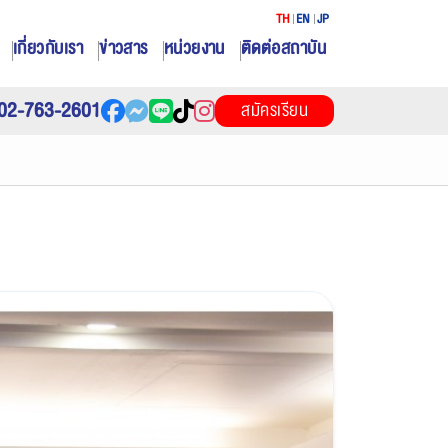
TH
EN
JP
เกี่ยวกับเรา
ข่าวสาร
หน่วยงาน
ติดต่อสถาบัน
02-763-2601
สมัครเรียน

────────────────────────────────────────

> Problem
Set the pictures aside and reproduce the data above exactly.

> Solved problem
TH
EN
JP
เกี่ยวกับเรา
ข่าวสาร
หน่วยงาน
ติดต่อสถาบัน
02-763-2601
สมัครเรียน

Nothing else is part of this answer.